I am applying the LogisticRegression() function of the scikit module to imbalanced data. How can I use the *class_weight* parameter to assign different weights to the classes?

+2 votes

Best answer

The *class_weight* parameter of the *LogisticRegression()* function of the *scikit-learn* module takes a dictionary or 'balanced' as values. If you want to assign equal weight to each class in imbalanced data, you can use *class_weight='balanced'.*

>>> from sklearn.linear_model import LogisticRegression

>>> clf = LogisticRegression(random_state=0, class_weight='balanced')
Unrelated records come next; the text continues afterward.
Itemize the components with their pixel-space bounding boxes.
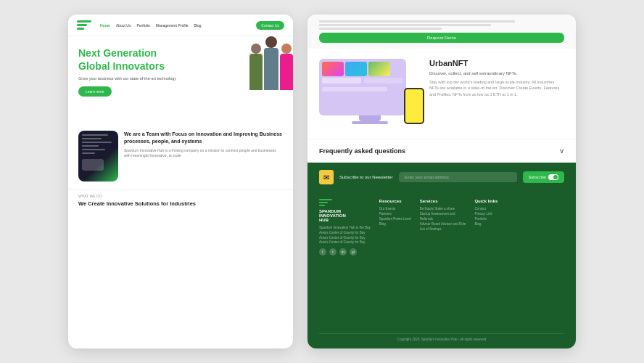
person-3 bbox=[280, 44, 293, 90]
person-head-3 bbox=[281, 44, 292, 54]
left-section2: We are a Team with Focus on Innovation a… bbox=[68, 123, 293, 189]
person-1 bbox=[249, 44, 263, 90]
footer-col-services: Services Be Equity Stake a share Startup… bbox=[420, 199, 466, 256]
subscribe-label: Subscribe bbox=[529, 175, 546, 179]
screen-bar-2 bbox=[364, 78, 403, 83]
footer-logo-line-2 bbox=[319, 202, 328, 203]
footer-logo-line-1 bbox=[319, 199, 332, 200]
footer-link-equity[interactable]: Be Equity Stake a share bbox=[420, 207, 466, 211]
footer-link-contact[interactable]: Contact bbox=[474, 207, 498, 211]
left-card: Home About Us Portfolio Management Profi… bbox=[68, 15, 293, 348]
footer-link-advisor[interactable]: Advisor Board Advisor and Role bbox=[420, 222, 466, 226]
footer-link-startups[interactable]: List of Startups bbox=[420, 227, 466, 231]
nft-title: UrbanNFT bbox=[429, 59, 564, 68]
monitor-base bbox=[352, 121, 388, 124]
footer-link-blog-ql[interactable]: Blog bbox=[474, 222, 498, 226]
footer-link-portfolio[interactable]: Portfolio bbox=[474, 217, 498, 221]
screen-line-5 bbox=[82, 149, 105, 150]
person-head-1 bbox=[251, 44, 261, 54]
person-head-2 bbox=[265, 36, 277, 48]
pre-line-1 bbox=[319, 20, 515, 23]
section2-text: We are a Team with Focus on Innovation a… bbox=[124, 131, 283, 159]
screen-line-2 bbox=[82, 138, 102, 139]
nft-monitor bbox=[319, 59, 421, 131]
footer-col-about: SPARDUMINNOVATIONHUB Spardum Innovation … bbox=[319, 199, 371, 256]
nav-home[interactable]: Home bbox=[100, 23, 110, 28]
nft-description: Stay with top-tier world's leading and l… bbox=[429, 79, 564, 97]
logo-line-2 bbox=[77, 24, 87, 26]
footer-about-text: Spardum Innovation Hub is the BayArea's … bbox=[319, 226, 371, 245]
nav-blog[interactable]: Blog bbox=[194, 23, 202, 28]
hero-title: Next Generation Global Innovators bbox=[78, 46, 187, 73]
section3-label: WHAT WE DO bbox=[78, 194, 283, 198]
left-hero: Next Generation Global Innovators Grow y… bbox=[68, 36, 293, 123]
hero-title-line2: Global Innovators bbox=[78, 60, 165, 72]
footer-link-partners[interactable]: Partners bbox=[379, 212, 411, 216]
newsletter-submit-button[interactable]: Subscribe bbox=[523, 171, 564, 183]
nft-section: UrbanNFT Discover, collect, and sell ext… bbox=[307, 49, 576, 139]
screen-line-3 bbox=[82, 142, 112, 143]
contact-us-button[interactable]: Contact Us bbox=[256, 21, 284, 30]
footer-quicklinks-heading: Quick links bbox=[474, 199, 498, 203]
request-demo-button[interactable]: Request Demo bbox=[319, 33, 564, 43]
newsletter-icon: ✉ bbox=[319, 170, 334, 184]
footer-link-privacy[interactable]: Privacy Link bbox=[474, 212, 498, 216]
person-body-1 bbox=[249, 54, 263, 90]
footer-logo-line-3 bbox=[319, 205, 325, 206]
nft-info: UrbanNFT Discover, collect, and sell ext… bbox=[429, 59, 564, 97]
screen-bar-3 bbox=[322, 87, 387, 91]
pre-line-3 bbox=[319, 28, 442, 30]
logo-line-3 bbox=[77, 28, 84, 30]
footer-copyright: Copyright 2024, Spardum Innovation Hub -… bbox=[319, 333, 564, 341]
footer-link-points[interactable]: Spardum Points Level bbox=[379, 217, 411, 221]
hero-people bbox=[249, 36, 293, 90]
person-body-2 bbox=[264, 48, 278, 90]
right-preheader: Request Demo bbox=[307, 15, 576, 49]
nav-management[interactable]: Management Profile bbox=[156, 23, 189, 28]
phone-screen bbox=[78, 131, 118, 174]
learn-more-button[interactable]: Learn more bbox=[78, 86, 112, 97]
twitter-icon[interactable]: t bbox=[329, 248, 337, 256]
footer-resources-heading: Resources bbox=[379, 199, 411, 203]
nft-tagline: Discover, collect, and sell extraordinar… bbox=[429, 71, 564, 76]
logo-line-1 bbox=[77, 20, 91, 23]
pre-text-lines bbox=[319, 20, 564, 30]
footer-link-events[interactable]: Our Events bbox=[379, 207, 411, 211]
screen-badge bbox=[82, 159, 104, 171]
footer-services-heading: Services bbox=[420, 199, 466, 203]
screen-content bbox=[319, 59, 406, 94]
footer-logo bbox=[319, 199, 371, 206]
footer-link-blog-res[interactable]: Blog bbox=[379, 222, 411, 226]
faq-title: Frequently asked questions bbox=[319, 147, 405, 155]
monitor-screen bbox=[319, 59, 406, 115]
nav-about[interactable]: About Us bbox=[116, 23, 131, 28]
person-body-3 bbox=[280, 54, 293, 90]
pre-line-2 bbox=[319, 24, 491, 26]
right-card: Request Demo bbox=[307, 15, 576, 348]
newsletter-label: Subscribe to our Newsletter bbox=[339, 175, 393, 179]
nav-logo bbox=[77, 20, 91, 30]
phone-image bbox=[78, 131, 118, 182]
facebook-icon[interactable]: f bbox=[319, 248, 326, 256]
screen-line-1 bbox=[82, 134, 108, 136]
footer-about-heading: SPARDUMINNOVATIONHUB bbox=[319, 209, 371, 222]
screen-row-2 bbox=[322, 78, 403, 83]
screen-line-6 bbox=[82, 152, 95, 154]
faq-chevron-icon[interactable]: ∨ bbox=[559, 147, 564, 155]
youtube-icon[interactable]: yt bbox=[350, 248, 357, 256]
faq-section: Frequently asked questions ∨ bbox=[307, 139, 576, 163]
section2-title: We are a Team with Focus on Innovation a… bbox=[124, 131, 283, 145]
footer-link-referrals[interactable]: Referrals bbox=[420, 217, 466, 221]
screen-row-1 bbox=[322, 62, 403, 76]
phone-small bbox=[404, 88, 424, 124]
footer-social: f t in yt bbox=[319, 248, 371, 256]
newsletter-email-input[interactable] bbox=[399, 172, 517, 182]
left-navbar: Home About Us Portfolio Management Profi… bbox=[68, 15, 293, 36]
linkedin-icon[interactable]: in bbox=[339, 248, 347, 256]
nav-portfolio[interactable]: Portfolio bbox=[136, 23, 149, 28]
footer-link-assessment[interactable]: Startup Assessment and bbox=[420, 212, 466, 216]
person-2 bbox=[264, 36, 278, 90]
faq-header[interactable]: Frequently asked questions ∨ bbox=[319, 147, 564, 155]
section3-title: We Create Innovative Solutions for Indus… bbox=[78, 200, 283, 207]
screen-card-1 bbox=[322, 62, 344, 76]
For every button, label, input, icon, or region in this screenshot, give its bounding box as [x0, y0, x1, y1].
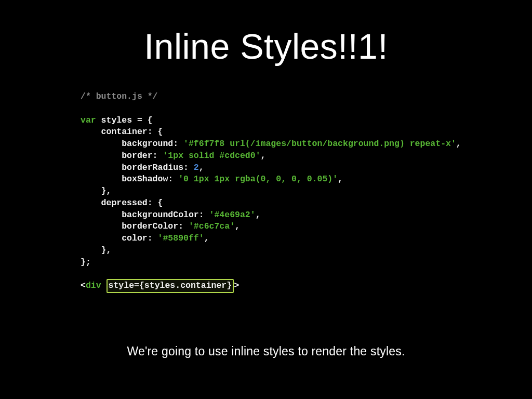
highlighted-attribute: style={styles.container}: [107, 279, 234, 293]
code-text: backgroundColor:: [81, 210, 209, 220]
code-text: container: {: [81, 127, 163, 137]
code-string: '0 1px 1px rgba(0, 0, 0, 0.05)': [178, 174, 338, 184]
code-text: ,: [261, 151, 266, 161]
code-text: ,: [199, 163, 204, 172]
code-jsx-attr: style={styles.container}: [109, 281, 232, 290]
code-text: <: [81, 281, 86, 290]
code-text: background:: [81, 139, 183, 149]
code-string: '#f6f7f8 url(/images/button/background.p…: [183, 139, 456, 149]
code-text: ,: [338, 174, 343, 184]
code-text: },: [81, 186, 111, 196]
code-text: border:: [81, 151, 163, 161]
code-string: '#5890ff': [158, 233, 204, 243]
code-text: color:: [81, 233, 158, 243]
slide-caption: We're going to use inline styles to rend…: [0, 344, 532, 358]
slide-title: Inline Styles!!1!: [0, 26, 532, 66]
code-text: ,: [456, 139, 461, 149]
code-text: styles = {: [96, 115, 153, 125]
code-block: /* button.js */ var styles = { container…: [81, 91, 455, 292]
code-comment: /* button.js */: [81, 91, 158, 101]
code-text: ,: [256, 210, 261, 220]
code-text: ,: [204, 233, 209, 243]
code-text: },: [81, 245, 111, 255]
code-text: borderRadius:: [81, 163, 194, 172]
code-text: };: [81, 257, 91, 267]
code-number: 2: [194, 163, 199, 172]
code-string: '1px solid #cdced0': [163, 151, 260, 161]
code-string: '#4e69a2': [209, 210, 256, 220]
code-string: '#c6c7ca': [189, 221, 235, 231]
code-text: borderColor:: [81, 221, 189, 231]
code-text: [101, 281, 107, 290]
slide: Inline Styles!!1! /* button.js */ var st…: [0, 0, 532, 399]
code-text: >: [234, 281, 239, 290]
code-text: depressed: {: [81, 198, 163, 208]
code-keyword-var: var: [81, 115, 96, 125]
code-text: boxShadow:: [81, 174, 178, 184]
code-jsx-tag: div: [86, 281, 101, 290]
code-text: ,: [235, 221, 240, 231]
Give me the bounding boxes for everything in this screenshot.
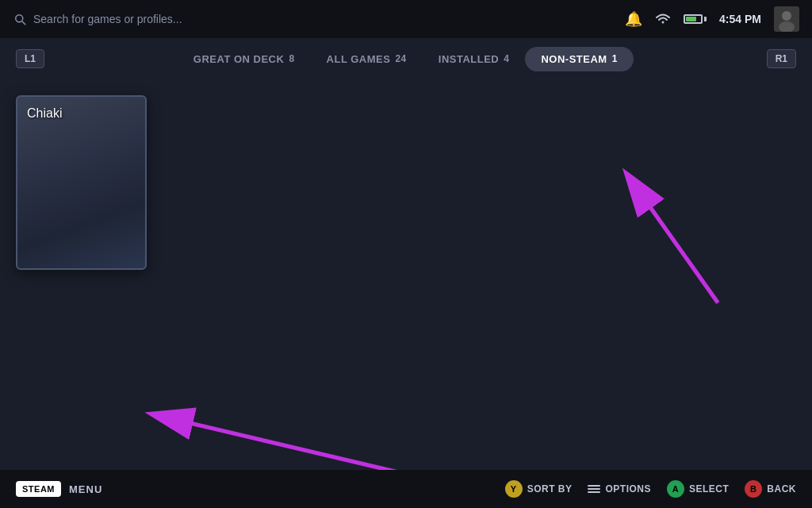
l1-button[interactable]: L1 (16, 49, 44, 68)
options-icon (588, 485, 600, 493)
r1-button[interactable]: R1 (767, 49, 796, 68)
time-display: 4:54 PM (719, 13, 761, 25)
svg-point-0 (662, 21, 665, 23)
top-bar-right: 🔔 4:54 PM (625, 6, 799, 32)
sort-by-label: SORT BY (527, 483, 573, 495)
top-bar: Search for games or profiles... 🔔 4:54 P… (0, 0, 812, 38)
search-placeholder: Search for games or profiles... (33, 13, 182, 25)
bottom-left: STEAM MENU (16, 481, 102, 497)
options-action[interactable]: OPTIONS (588, 483, 651, 495)
sort-by-action[interactable]: Y SORT BY (505, 480, 573, 498)
svg-line-7 (627, 175, 718, 302)
avatar[interactable] (774, 6, 799, 32)
a-button: A (667, 480, 684, 498)
main-content: Chiaki (0, 79, 812, 470)
search-bar[interactable]: Search for games or profiles... (13, 12, 615, 26)
bottom-right: Y SORT BY OPTIONS A SELECT B BACK (505, 480, 796, 498)
search-icon (13, 12, 27, 26)
back-action[interactable]: B BACK (745, 480, 796, 498)
bottom-bar: STEAM MENU Y SORT BY OPTIONS A SELECT B … (0, 470, 812, 508)
steam-button[interactable]: STEAM (16, 481, 61, 497)
signal-icon (655, 11, 671, 28)
y-button: Y (505, 480, 523, 498)
game-card-chiaki[interactable]: Chiaki (16, 95, 147, 270)
tab-non-steam[interactable]: NON-STEAM 1 (525, 47, 633, 71)
svg-line-6 (153, 414, 520, 470)
tab-installed[interactable]: INSTALLED 4 (423, 47, 526, 71)
tabs-center: GREAT ON DECK 8 ALL GAMES 24 INSTALLED 4… (44, 47, 767, 71)
svg-point-2 (782, 11, 791, 21)
select-action[interactable]: A SELECT (667, 480, 729, 498)
back-label: BACK (767, 483, 796, 495)
select-label: SELECT (689, 483, 729, 495)
tab-all-games[interactable]: ALL GAMES 24 (311, 47, 423, 71)
battery-icon (684, 14, 707, 24)
options-label: OPTIONS (605, 483, 651, 495)
notification-icon[interactable]: 🔔 (625, 10, 642, 28)
tabs-bar: L1 GREAT ON DECK 8 ALL GAMES 24 INSTALLE… (0, 38, 812, 79)
b-button: B (745, 480, 762, 498)
game-title: Chiaki (27, 106, 62, 121)
tab-great-on-deck[interactable]: GREAT ON DECK 8 (178, 47, 311, 71)
menu-label: MENU (69, 483, 102, 495)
When 'balanced' is used, it adjusts weights of the classes inversely proportional to their frequencies in the input data.

Here is an example to show how the weight is computed when 'balanced' is used.

>>> import numpy as np>>> y=np.asarray([1,0,0,1,1,0,0,0,0,0,1])>>> yarray([1, 0, 0, 1, 1, 0, 0, 0, 0, 0, 1])>>> n_samples = len(y)>>> n_classes = 2>>> n_samples / (n_classes * np.bincount(y))array([0.78571429, 1.375 ])

In case, you want manually to assign different weights to classes, you can do it using a dictionary.

>>> clf = LogisticRegression(random_state=0, class_weight={0:2,1:3})

In the above example, ratio of weights of class 0 to class 1 is 2/3.